* WHAT TO DO *
Every entry must be transcribed exactly as written.

START DATA FOR THIS EXERCISE

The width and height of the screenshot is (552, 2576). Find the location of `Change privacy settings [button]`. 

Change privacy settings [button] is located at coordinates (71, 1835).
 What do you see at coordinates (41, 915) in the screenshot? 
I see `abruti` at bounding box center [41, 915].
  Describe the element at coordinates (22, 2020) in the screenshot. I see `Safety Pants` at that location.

END DATA FOR THIS EXERCISE

* REPLY TO THE TASK *
The width and height of the screenshot is (552, 2576). Find the location of `Change privacy settings [button]`. 

Change privacy settings [button] is located at coordinates (71, 1835).
 What do you see at coordinates (41, 915) in the screenshot? 
I see `abruti` at bounding box center [41, 915].
  Describe the element at coordinates (22, 2020) in the screenshot. I see `Safety Pants` at that location.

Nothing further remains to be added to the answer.